Stock crash hits Saudi plan to spread oil wealth

It was meant to be Saudi Arabia's bold attempt to more fairly distribute the vast wealth of another oil boom. But mass share-ownership has ended in tears for many ordinary Saudis. Hundreds of thousands got their fingers burnt in a stock market crash...

It was meant to be Saudi Arabia's bold attempt to more fairly distribute the vast wealth of another oil boom. But mass share-ownership has ended in tears for many ordinary Saudis.

Hundreds of thousands got their fingers burnt in a stock market crash since February that has sheared some 40 per cent from the value of the Arab world's largest bourse.

Over the past three years up to nine million Saudis, or half the population, joined in the new national pastime of playing the market in a conservative desert state whose strict brand of Islam outlaws standard forms of gambling.

They were encouraged by a government that hoped the bourse would enable citizens to share in the economic boom that has come with a rise in world oil prices not seen since the 1970s and iron out some of the country's huge disparities of wealth.

Now they are hesitant to return to the market and - in an ironic twist - say Saudi Arabia's ultra-rich have abused an initiative aimed at helping the less well-off.

"The psychology has changed. Now no one is interested in the market, no one is going to put their money back there so easily," says Abdullah, a photographer who lost 400,000 riyals ($107,000) since investing five months ago.

Hoping to buy himself a fancy villa, Abdullah borrowed money from a bank and then added some of his wife's savings to his own, before placing 500,000 riyals in last year's boom market.

"The market regulator is to blame. It should not have allowed the market to go up so far and to let these people manipulate it at will. Ordinary folks like me lost, and what fault is it of ours?" he told Reuters.

The government and its Capital Markets Authority (CMA) have blamed the crash on wealthy, sophisticated speculators who drove prices to record levels over the past year, then pulled out of the market en masse when the CMA tried to impose order.

Before, the media raved about teachers and pupils skipping class to track their stock options and mind their portfolios. Now, they relate tales of bankruptcy, reclaimed houses and heart attacks in trading rooms.

"It has been incredibly negative. Marital relations have been hurt, people have neglected their jobs," said sociologist Azza al-Mehdar. "I know many who gave up working just so they could give all their time to playing the bourse." In an authoritarian state with no tolerance of public protest or room for political expression, thousands of Saudis have turned to Internet chat rooms to vent their anger.

"What started as a correction ended as a major theft of defenceless people by a mafia committing cold-hearted robbery," columnist Khaled al-Majed said on one website this week.

"The stock market is creating a rupture in society that will not be easily fixed. We are a people heading for poverty. What do we imagine our situation will be when this boom is over?"

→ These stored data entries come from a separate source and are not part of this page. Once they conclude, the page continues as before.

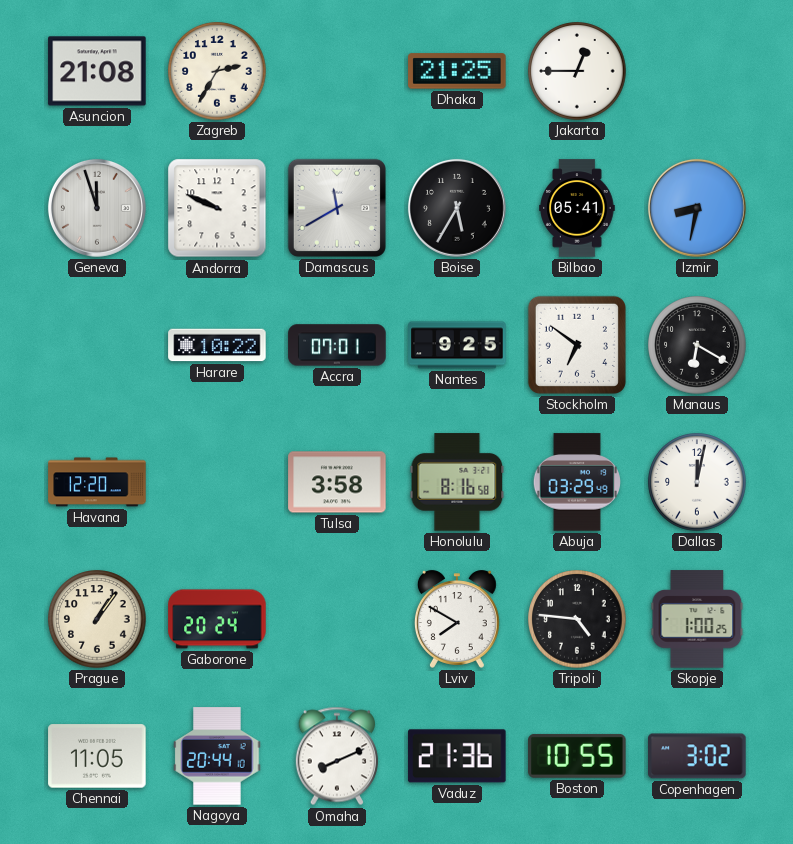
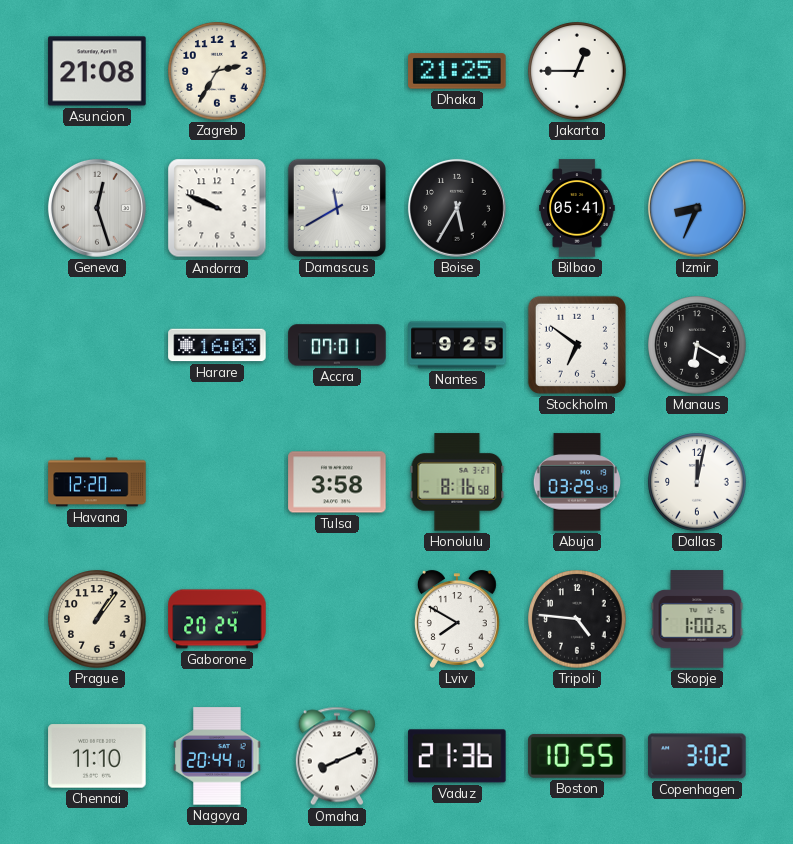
Geneva: 11:57 -> 12:27
Izmir: 8:32 -> 8:34
Harare: 10:22 -> 16:03
Chennai: 11:05 -> 11:10
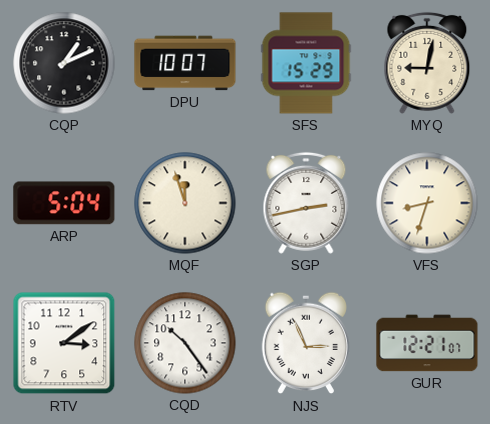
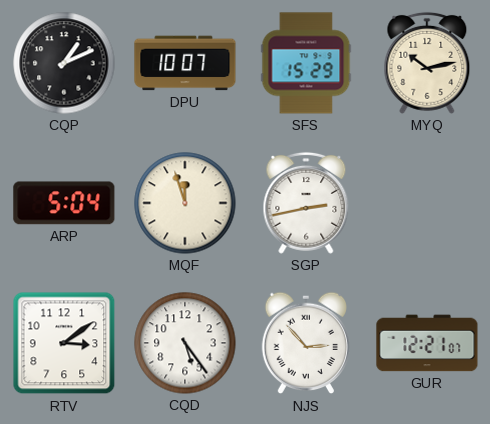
MYQ: 9:02 -> 10:13
VFS: 8:33 -> none
CQD: 10:24 -> 5:24
NJS: 2:56 -> 2:53
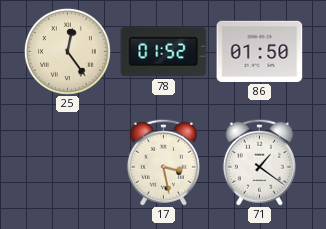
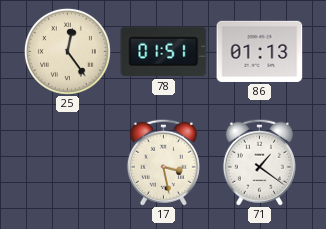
78: 01:52 -> 01:51
86: 01:50 -> 01:13
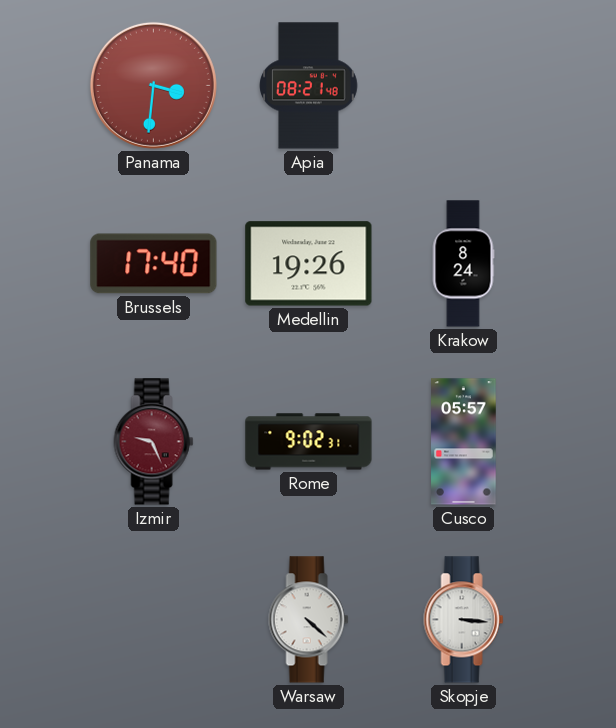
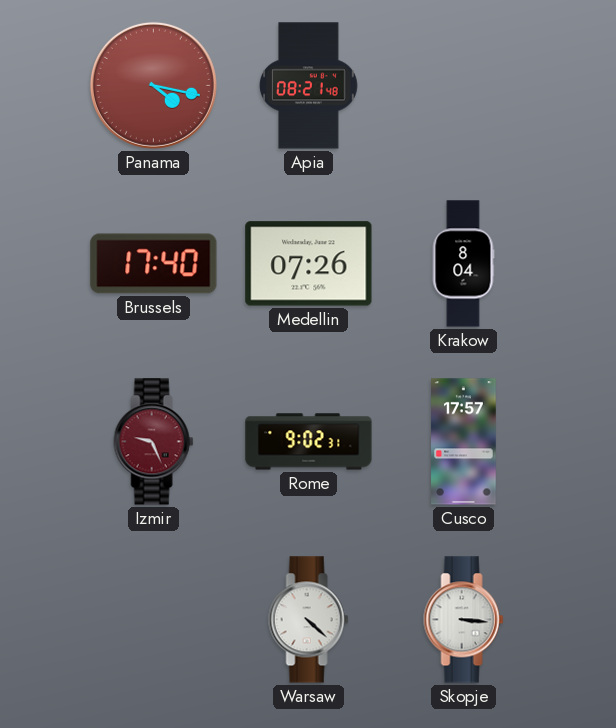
Panama: 3:31 -> 4:17
Medellin: 19:26 -> 07:26
Krakow: 8:24 -> 8:04
Cusco: 05:57 -> 17:57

Though there has been no danger to the country's wider economic health, the government has had to be seen acting to counter the deep sense of injustice.

King Abdullah, whose media persona is of a modernising father figure, issued a decree last Sunday cutting domestic fuel prices by around 30 per cent. The CMA has vowed to "out" speculators and revolutionise the market information flow.

The government says its project to involve as many as possible in ownership of national firms is still on track.

"It's still alive and the state is still encouraging citizens into the market," said Abdullah Shamasi, editor of economic magazine al-Eqtisadiah. "Even the 'professional investors' lost millions of riyals. We can't say that the speculators gained and the small guy lost. Everyone lost." For one prominent cleric, though, some Saudis are paying the price for having let greed eclipse their devotion to God.

"It's shameful that some good Muslims became so preoccupied with commerce and shares that they missed daily prayers and would only open the Quran once a week on a Friday," Sheikh Ayedh al-Gurni was quoted as saying at a lecture this week.

Yet Sheikh Gurni - a influential person in Saudi Arabia - was careful to give his blessing to entering the bourse.

"Show me the way to market!" he said, citing a saying by a companion of the Prophet Mohammad.